Top of Records for this task

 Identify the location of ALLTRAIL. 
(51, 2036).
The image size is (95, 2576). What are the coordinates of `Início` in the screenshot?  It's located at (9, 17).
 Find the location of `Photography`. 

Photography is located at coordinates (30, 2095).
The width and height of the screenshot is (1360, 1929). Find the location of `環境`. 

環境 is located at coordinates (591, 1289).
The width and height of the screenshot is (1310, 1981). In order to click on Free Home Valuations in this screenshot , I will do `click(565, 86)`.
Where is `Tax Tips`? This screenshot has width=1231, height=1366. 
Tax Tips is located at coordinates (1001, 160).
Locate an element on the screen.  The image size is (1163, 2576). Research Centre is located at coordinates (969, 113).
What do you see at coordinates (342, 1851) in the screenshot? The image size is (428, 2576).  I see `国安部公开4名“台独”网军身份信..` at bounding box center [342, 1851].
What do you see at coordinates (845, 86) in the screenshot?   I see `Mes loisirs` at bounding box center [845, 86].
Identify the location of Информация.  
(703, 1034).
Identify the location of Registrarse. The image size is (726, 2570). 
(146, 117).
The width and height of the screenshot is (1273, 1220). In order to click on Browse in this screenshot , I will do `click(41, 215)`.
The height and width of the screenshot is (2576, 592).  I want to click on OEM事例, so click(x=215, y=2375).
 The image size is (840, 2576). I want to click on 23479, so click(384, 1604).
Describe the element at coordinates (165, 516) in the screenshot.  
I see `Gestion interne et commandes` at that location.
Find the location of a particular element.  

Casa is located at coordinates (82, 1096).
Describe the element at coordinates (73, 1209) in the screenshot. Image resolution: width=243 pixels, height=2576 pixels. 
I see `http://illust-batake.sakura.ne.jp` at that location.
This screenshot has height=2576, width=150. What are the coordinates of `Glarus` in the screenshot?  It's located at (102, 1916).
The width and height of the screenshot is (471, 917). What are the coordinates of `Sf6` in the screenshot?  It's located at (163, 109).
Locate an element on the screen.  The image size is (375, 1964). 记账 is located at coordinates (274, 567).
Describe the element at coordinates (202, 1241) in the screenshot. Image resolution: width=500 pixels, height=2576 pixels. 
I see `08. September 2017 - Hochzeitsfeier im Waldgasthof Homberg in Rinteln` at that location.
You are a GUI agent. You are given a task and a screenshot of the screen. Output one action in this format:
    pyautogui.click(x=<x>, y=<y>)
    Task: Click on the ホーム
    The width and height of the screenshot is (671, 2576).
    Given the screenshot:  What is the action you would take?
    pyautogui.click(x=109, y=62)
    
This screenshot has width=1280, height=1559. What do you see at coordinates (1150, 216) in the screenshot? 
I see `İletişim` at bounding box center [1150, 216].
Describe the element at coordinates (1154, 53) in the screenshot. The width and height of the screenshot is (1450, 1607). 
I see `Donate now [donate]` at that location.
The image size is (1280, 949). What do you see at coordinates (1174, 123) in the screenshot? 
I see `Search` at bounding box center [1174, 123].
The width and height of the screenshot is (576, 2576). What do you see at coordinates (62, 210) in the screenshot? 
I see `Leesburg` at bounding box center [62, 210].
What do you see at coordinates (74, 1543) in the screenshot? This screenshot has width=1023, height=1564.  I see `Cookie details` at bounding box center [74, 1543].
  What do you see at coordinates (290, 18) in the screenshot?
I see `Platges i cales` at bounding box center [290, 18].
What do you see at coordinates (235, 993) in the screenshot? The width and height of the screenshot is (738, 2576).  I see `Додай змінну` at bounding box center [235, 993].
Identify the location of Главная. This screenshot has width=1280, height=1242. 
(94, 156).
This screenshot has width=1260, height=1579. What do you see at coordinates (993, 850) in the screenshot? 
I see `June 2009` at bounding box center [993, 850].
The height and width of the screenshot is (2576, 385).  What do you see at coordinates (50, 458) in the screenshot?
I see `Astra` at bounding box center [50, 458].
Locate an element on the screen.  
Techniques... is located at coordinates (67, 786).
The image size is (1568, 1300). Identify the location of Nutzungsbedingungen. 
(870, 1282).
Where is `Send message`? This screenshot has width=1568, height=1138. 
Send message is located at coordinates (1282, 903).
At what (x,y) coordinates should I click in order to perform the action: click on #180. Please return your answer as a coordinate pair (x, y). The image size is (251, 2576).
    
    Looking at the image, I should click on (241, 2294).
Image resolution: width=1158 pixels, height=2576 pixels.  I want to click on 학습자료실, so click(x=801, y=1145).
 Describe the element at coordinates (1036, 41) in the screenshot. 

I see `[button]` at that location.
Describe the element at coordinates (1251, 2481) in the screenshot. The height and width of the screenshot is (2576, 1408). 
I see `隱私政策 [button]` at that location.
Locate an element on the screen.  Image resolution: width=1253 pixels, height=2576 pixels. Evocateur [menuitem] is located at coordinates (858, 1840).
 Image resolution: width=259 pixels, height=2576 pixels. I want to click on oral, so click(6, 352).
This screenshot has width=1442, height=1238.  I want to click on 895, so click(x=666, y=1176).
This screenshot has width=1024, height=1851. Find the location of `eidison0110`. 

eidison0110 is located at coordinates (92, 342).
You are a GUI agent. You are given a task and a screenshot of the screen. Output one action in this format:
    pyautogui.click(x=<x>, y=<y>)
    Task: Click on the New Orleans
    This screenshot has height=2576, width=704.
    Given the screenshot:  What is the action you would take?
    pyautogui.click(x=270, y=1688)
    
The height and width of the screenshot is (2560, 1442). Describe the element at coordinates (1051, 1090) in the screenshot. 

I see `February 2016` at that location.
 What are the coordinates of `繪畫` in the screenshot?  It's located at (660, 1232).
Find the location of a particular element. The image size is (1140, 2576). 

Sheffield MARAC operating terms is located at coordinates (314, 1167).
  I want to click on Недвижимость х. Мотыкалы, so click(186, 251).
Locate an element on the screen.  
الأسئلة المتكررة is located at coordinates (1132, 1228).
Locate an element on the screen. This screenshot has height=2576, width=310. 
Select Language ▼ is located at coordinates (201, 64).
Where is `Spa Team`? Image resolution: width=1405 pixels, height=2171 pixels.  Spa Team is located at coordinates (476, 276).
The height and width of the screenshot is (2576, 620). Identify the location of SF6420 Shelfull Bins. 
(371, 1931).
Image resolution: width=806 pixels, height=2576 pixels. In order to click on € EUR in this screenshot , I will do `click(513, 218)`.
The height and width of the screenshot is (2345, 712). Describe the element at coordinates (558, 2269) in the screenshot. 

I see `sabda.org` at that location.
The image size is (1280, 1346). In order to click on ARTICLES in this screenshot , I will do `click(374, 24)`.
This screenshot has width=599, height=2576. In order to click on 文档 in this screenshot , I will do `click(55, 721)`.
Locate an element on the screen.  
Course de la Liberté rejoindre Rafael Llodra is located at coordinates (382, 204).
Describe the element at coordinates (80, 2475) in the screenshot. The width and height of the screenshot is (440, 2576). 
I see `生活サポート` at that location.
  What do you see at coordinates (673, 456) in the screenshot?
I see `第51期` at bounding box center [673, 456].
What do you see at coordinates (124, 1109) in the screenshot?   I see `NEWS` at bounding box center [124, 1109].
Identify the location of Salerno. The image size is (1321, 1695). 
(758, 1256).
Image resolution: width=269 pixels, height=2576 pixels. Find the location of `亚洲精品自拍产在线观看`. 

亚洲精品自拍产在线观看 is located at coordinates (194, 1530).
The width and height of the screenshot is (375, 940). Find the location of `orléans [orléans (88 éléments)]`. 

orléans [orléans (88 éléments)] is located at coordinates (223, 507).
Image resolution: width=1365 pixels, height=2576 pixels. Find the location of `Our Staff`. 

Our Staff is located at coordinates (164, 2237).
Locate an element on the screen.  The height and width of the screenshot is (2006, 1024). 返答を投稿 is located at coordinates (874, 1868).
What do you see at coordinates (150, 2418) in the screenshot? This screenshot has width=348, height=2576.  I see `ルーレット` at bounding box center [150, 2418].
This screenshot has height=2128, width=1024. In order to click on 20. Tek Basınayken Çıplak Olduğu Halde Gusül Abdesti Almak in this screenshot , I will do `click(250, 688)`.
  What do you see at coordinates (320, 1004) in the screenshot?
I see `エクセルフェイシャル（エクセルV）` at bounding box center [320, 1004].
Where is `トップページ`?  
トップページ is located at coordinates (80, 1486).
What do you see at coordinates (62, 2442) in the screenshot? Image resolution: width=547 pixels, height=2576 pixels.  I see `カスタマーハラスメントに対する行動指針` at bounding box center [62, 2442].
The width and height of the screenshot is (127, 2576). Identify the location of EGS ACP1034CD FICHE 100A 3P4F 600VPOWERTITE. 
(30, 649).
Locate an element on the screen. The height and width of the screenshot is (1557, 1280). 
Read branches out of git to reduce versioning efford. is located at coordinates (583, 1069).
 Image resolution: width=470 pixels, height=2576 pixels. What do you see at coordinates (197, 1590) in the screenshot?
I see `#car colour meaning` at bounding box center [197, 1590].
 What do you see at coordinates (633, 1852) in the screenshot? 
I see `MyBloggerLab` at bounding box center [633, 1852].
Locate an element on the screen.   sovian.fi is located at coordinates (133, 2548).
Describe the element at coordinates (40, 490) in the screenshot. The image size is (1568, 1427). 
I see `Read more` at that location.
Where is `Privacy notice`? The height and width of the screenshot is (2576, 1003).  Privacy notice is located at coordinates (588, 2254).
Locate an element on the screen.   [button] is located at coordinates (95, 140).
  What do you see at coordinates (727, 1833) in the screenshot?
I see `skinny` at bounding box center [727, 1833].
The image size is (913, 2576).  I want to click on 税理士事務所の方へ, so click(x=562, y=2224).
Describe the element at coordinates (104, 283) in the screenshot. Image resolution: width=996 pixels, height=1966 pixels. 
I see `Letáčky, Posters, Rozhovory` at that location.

Bottom of Records for this task

● **Exercise prompt**: The answer is to be the lines from the one holding "The image size is (913, 2576)." through the end of the data above, transcribed character for character, both ends included.

● **Response**:
The image size is (913, 2576).  I want to click on 税理士事務所の方へ, so click(x=562, y=2224).
Describe the element at coordinates (104, 283) in the screenshot. Image resolution: width=996 pixels, height=1966 pixels. 
I see `Letáčky, Posters, Rozhovory` at that location.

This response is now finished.